_PROVIDED INFORMATION_:
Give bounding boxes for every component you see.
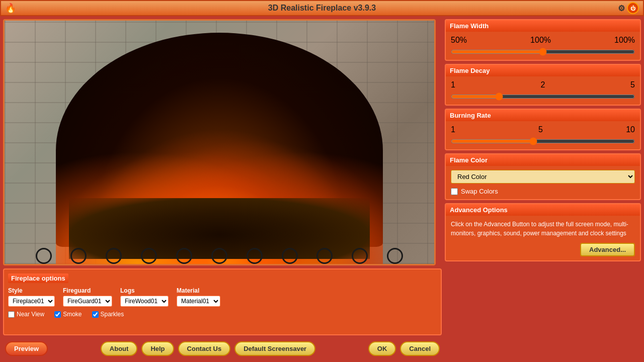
grate-circle	[352, 248, 368, 264]
logs-select[interactable]: FireWood01 FireWood02	[120, 296, 169, 307]
grate-circle	[106, 248, 122, 264]
grate-circle	[36, 248, 52, 264]
title-decoration: ⚙	[618, 4, 625, 13]
about-button[interactable]: About	[101, 341, 138, 356]
flame-color-select[interactable]: Red Color Blue Color Green Color White C…	[451, 170, 635, 184]
flame-decay-header: Flame Decay	[446, 65, 640, 76]
advanced-button[interactable]: Advanced...	[580, 243, 635, 256]
sparkles-label: Sparkles	[101, 311, 124, 318]
contact-us-button[interactable]: Contact Us	[178, 341, 231, 356]
burning-rate-max: 10	[626, 125, 635, 134]
flame-width-section: Flame Width 50% 100% 100%	[445, 19, 641, 61]
grate-circle	[211, 248, 227, 264]
flame-decay-slider[interactable]	[451, 95, 635, 99]
grate-circle	[316, 248, 333, 264]
ok-button[interactable]: OK	[368, 341, 396, 356]
advanced-options-section: Advanced Options Click on the Advanced B…	[445, 203, 641, 261]
burning-rate-body: 1 5 10	[446, 121, 640, 149]
burning-rate-slider[interactable]	[451, 139, 635, 143]
burning-rate-section: Burning Rate 1 5 10	[445, 109, 641, 150]
advanced-options-body: Click on the Advanced Button to adjust t…	[446, 216, 640, 260]
main-container: Fireplace options Style Fireplace01 Fire…	[0, 16, 644, 362]
app-icon-left: 🔥	[5, 3, 16, 14]
app-title: 3D Realistic Fireplace v3.9.3	[268, 4, 376, 13]
material-label: Material	[177, 287, 220, 294]
flame-decay-max: 5	[630, 80, 635, 89]
flame-width-slider[interactable]	[451, 50, 635, 54]
near-view-checkbox-label[interactable]: Near View	[8, 311, 44, 318]
logs-group: Logs FireWood01 FireWood02	[120, 287, 169, 307]
advanced-btn-row: Advanced...	[451, 243, 635, 256]
fireguard-select[interactable]: FireGuard01 FireGuard02	[63, 296, 112, 307]
flame-decay-min: 1	[451, 80, 455, 89]
title-bar: 🔥 3D Realistic Fireplace v3.9.3 ⚙ ⏻	[0, 0, 644, 16]
grate-circle	[141, 248, 157, 264]
grate-circle	[176, 248, 192, 264]
checkbox-row: Near View Smoke Sparkles	[8, 311, 437, 318]
material-group: Material Material01 Material02	[177, 287, 220, 307]
grate-bar	[26, 248, 413, 264]
bottom-buttons-row: Preview About Help Contact Us Default Sc…	[3, 338, 442, 359]
smoke-label: Smoke	[63, 311, 82, 318]
style-label: Style	[8, 287, 55, 294]
flame-decay-mid: 2	[541, 80, 545, 89]
advanced-description: Click on the Advanced Button to adjust t…	[451, 220, 635, 238]
sparkles-checkbox-label[interactable]: Sparkles	[92, 311, 124, 318]
style-group: Style Fireplace01 Fireplace02	[8, 287, 55, 307]
flame-width-header: Flame Width	[446, 20, 640, 32]
flame-width-min: 50%	[451, 36, 467, 45]
fireguard-group: Fireguard FireGuard01 FireGuard02	[63, 287, 112, 307]
flame-decay-body: 1 2 5	[446, 76, 640, 105]
flame-width-mid: 100%	[530, 36, 551, 45]
near-view-checkbox[interactable]	[8, 311, 15, 318]
fireplace-image	[5, 21, 434, 264]
logs-label: Logs	[120, 287, 169, 294]
smoke-checkbox[interactable]	[54, 311, 61, 318]
material-select[interactable]: Material01 Material02	[177, 296, 220, 307]
preview-button[interactable]: Preview	[5, 341, 48, 356]
flame-color-section: Flame Color Red Color Blue Color Green C…	[445, 153, 641, 200]
fireplace-view	[3, 19, 436, 265]
style-select[interactable]: Fireplace01 Fireplace02	[8, 296, 55, 307]
title-bar-controls: ⚙ ⏻	[618, 2, 639, 14]
burning-rate-header: Burning Rate	[446, 110, 640, 121]
help-button[interactable]: Help	[141, 341, 174, 356]
right-buttons: OK Cancel	[368, 341, 440, 356]
flame-decay-labels: 1 2 5	[451, 80, 635, 89]
swap-colors-label: Swap Colors	[461, 188, 498, 195]
swap-colors-checkbox[interactable]	[451, 188, 458, 195]
sparkles-checkbox[interactable]	[92, 311, 99, 318]
grate-circle	[70, 248, 87, 264]
right-panel: Flame Width 50% 100% 100% Flame Decay 1 …	[445, 19, 641, 359]
grate-circle	[282, 248, 298, 264]
burning-rate-labels: 1 5 10	[451, 125, 635, 134]
fireplace-options-panel: Fireplace options Style Fireplace01 Fire…	[3, 268, 442, 335]
swap-colors-row: Swap Colors	[451, 188, 635, 195]
flame-color-header: Flame Color	[446, 154, 640, 166]
smoke-checkbox-label[interactable]: Smoke	[54, 311, 82, 318]
grate-circle	[247, 248, 263, 264]
burning-rate-min: 1	[451, 125, 455, 134]
fireplace-options-title: Fireplace options	[8, 274, 68, 283]
flame-width-max: 100%	[614, 36, 635, 45]
flame-width-body: 50% 100% 100%	[446, 32, 640, 60]
near-view-label: Near View	[17, 311, 44, 318]
cancel-button[interactable]: Cancel	[400, 341, 440, 356]
flame-width-labels: 50% 100% 100%	[451, 36, 635, 45]
flame-decay-section: Flame Decay 1 2 5	[445, 64, 641, 106]
advanced-options-header: Advanced Options	[446, 204, 640, 216]
grate-circle	[387, 248, 403, 264]
options-row-dropdowns: Style Fireplace01 Fireplace02 Fireguard …	[8, 287, 437, 307]
grate	[26, 215, 413, 264]
flame-color-body: Red Color Blue Color Green Color White C…	[446, 166, 640, 199]
burning-rate-mid: 5	[538, 125, 543, 134]
fireguard-label: Fireguard	[63, 287, 112, 294]
left-panel: Fireplace options Style Fireplace01 Fire…	[3, 19, 442, 359]
center-buttons: About Help Contact Us Default Screensave…	[101, 341, 315, 356]
power-button[interactable]: ⏻	[627, 2, 639, 14]
default-screensaver-button[interactable]: Default Screensaver	[234, 341, 315, 356]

_TASK DESCRIPTION_:
Could you write out the records again exactly, omitting each image?

_RESPONSE TO THE TASK_:
Give bounding boxes for every component you see.
grate-circle	[352, 248, 368, 264]
logs-select[interactable]: FireWood01 FireWood02	[120, 296, 169, 307]
grate-circle	[106, 248, 122, 264]
grate-circle	[36, 248, 52, 264]
title-decoration: ⚙	[618, 4, 625, 13]
about-button[interactable]: About	[101, 341, 138, 356]
flame-color-select[interactable]: Red Color Blue Color Green Color White C…	[451, 170, 635, 184]
flame-decay-header: Flame Decay	[446, 65, 640, 76]
advanced-button[interactable]: Advanced...	[580, 243, 635, 256]
sparkles-label: Sparkles	[101, 311, 124, 318]
contact-us-button[interactable]: Contact Us	[178, 341, 231, 356]
burning-rate-max: 10	[626, 125, 635, 134]
flame-width-section: Flame Width 50% 100% 100%	[445, 19, 641, 61]
grate-circle	[211, 248, 227, 264]
flame-decay-slider[interactable]	[451, 95, 635, 99]
grate-circle	[316, 248, 333, 264]
ok-button[interactable]: OK	[368, 341, 396, 356]
advanced-options-section: Advanced Options Click on the Advanced B…	[445, 203, 641, 261]
burning-rate-body: 1 5 10	[446, 121, 640, 149]
burning-rate-slider[interactable]	[451, 139, 635, 143]
burning-rate-section: Burning Rate 1 5 10	[445, 109, 641, 150]
advanced-options-body: Click on the Advanced Button to adjust t…	[446, 216, 640, 260]
main-container: Fireplace options Style Fireplace01 Fire…	[0, 16, 644, 362]
app-icon-left: 🔥	[5, 3, 16, 14]
app-title: 3D Realistic Fireplace v3.9.3	[268, 4, 376, 13]
material-label: Material	[177, 287, 220, 294]
flame-decay-max: 5	[630, 80, 635, 89]
flame-width-slider[interactable]	[451, 50, 635, 54]
near-view-checkbox-label[interactable]: Near View	[8, 311, 44, 318]
logs-group: Logs FireWood01 FireWood02	[120, 287, 169, 307]
advanced-btn-row: Advanced...	[451, 243, 635, 256]
fireguard-select[interactable]: FireGuard01 FireGuard02	[63, 296, 112, 307]
flame-decay-min: 1	[451, 80, 455, 89]
title-bar: 🔥 3D Realistic Fireplace v3.9.3 ⚙ ⏻	[0, 0, 644, 16]
grate-circle	[141, 248, 157, 264]
grate-circle	[176, 248, 192, 264]
checkbox-row: Near View Smoke Sparkles	[8, 311, 437, 318]
material-group: Material Material01 Material02	[177, 287, 220, 307]
grate-bar	[26, 248, 413, 264]
bottom-buttons-row: Preview About Help Contact Us Default Sc…	[3, 338, 442, 359]
smoke-label: Smoke	[63, 311, 82, 318]
style-label: Style	[8, 287, 55, 294]
flame-decay-mid: 2	[541, 80, 545, 89]
advanced-description: Click on the Advanced Button to adjust t…	[451, 220, 635, 238]
sparkles-checkbox-label[interactable]: Sparkles	[92, 311, 124, 318]
style-group: Style Fireplace01 Fireplace02	[8, 287, 55, 307]
flame-width-header: Flame Width	[446, 20, 640, 32]
flame-width-min: 50%	[451, 36, 467, 45]
fireguard-group: Fireguard FireGuard01 FireGuard02	[63, 287, 112, 307]
flame-decay-body: 1 2 5	[446, 76, 640, 105]
flame-width-mid: 100%	[530, 36, 551, 45]
near-view-checkbox[interactable]	[8, 311, 15, 318]
fireplace-image	[5, 21, 434, 264]
logs-label: Logs	[120, 287, 169, 294]
smoke-checkbox[interactable]	[54, 311, 61, 318]
material-select[interactable]: Material01 Material02	[177, 296, 220, 307]
preview-button[interactable]: Preview	[5, 341, 48, 356]
flame-color-section: Flame Color Red Color Blue Color Green C…	[445, 153, 641, 200]
fireplace-view	[3, 19, 436, 265]
style-select[interactable]: Fireplace01 Fireplace02	[8, 296, 55, 307]
title-bar-controls: ⚙ ⏻	[618, 2, 639, 14]
burning-rate-header: Burning Rate	[446, 110, 640, 121]
help-button[interactable]: Help	[141, 341, 174, 356]
right-buttons: OK Cancel	[368, 341, 440, 356]
flame-decay-labels: 1 2 5	[451, 80, 635, 89]
swap-colors-label: Swap Colors	[461, 188, 498, 195]
swap-colors-checkbox[interactable]	[451, 188, 458, 195]
sparkles-checkbox[interactable]	[92, 311, 99, 318]
grate-circle	[70, 248, 87, 264]
right-panel: Flame Width 50% 100% 100% Flame Decay 1 …	[445, 19, 641, 359]
grate-circle	[282, 248, 298, 264]
burning-rate-labels: 1 5 10	[451, 125, 635, 134]
fireplace-options-panel: Fireplace options Style Fireplace01 Fire…	[3, 268, 442, 335]
swap-colors-row: Swap Colors	[451, 188, 635, 195]
flame-color-header: Flame Color	[446, 154, 640, 166]
smoke-checkbox-label[interactable]: Smoke	[54, 311, 82, 318]
grate-circle	[247, 248, 263, 264]
burning-rate-min: 1	[451, 125, 455, 134]
fireplace-options-title: Fireplace options	[8, 274, 68, 283]
flame-width-max: 100%	[614, 36, 635, 45]
flame-width-body: 50% 100% 100%	[446, 32, 640, 60]
near-view-label: Near View	[17, 311, 44, 318]
cancel-button[interactable]: Cancel	[400, 341, 440, 356]
flame-width-labels: 50% 100% 100%	[451, 36, 635, 45]
flame-decay-section: Flame Decay 1 2 5	[445, 64, 641, 106]
advanced-options-header: Advanced Options	[446, 204, 640, 216]
grate-circle	[387, 248, 403, 264]
options-row-dropdowns: Style Fireplace01 Fireplace02 Fireguard …	[8, 287, 437, 307]
grate	[26, 215, 413, 264]
flame-color-body: Red Color Blue Color Green Color White C…	[446, 166, 640, 199]
burning-rate-mid: 5	[538, 125, 543, 134]
fireguard-label: Fireguard	[63, 287, 112, 294]
left-panel: Fireplace options Style Fireplace01 Fire…	[3, 19, 442, 359]
center-buttons: About Help Contact Us Default Screensave…	[101, 341, 315, 356]
power-button[interactable]: ⏻	[627, 2, 639, 14]
default-screensaver-button[interactable]: Default Screensaver	[234, 341, 315, 356]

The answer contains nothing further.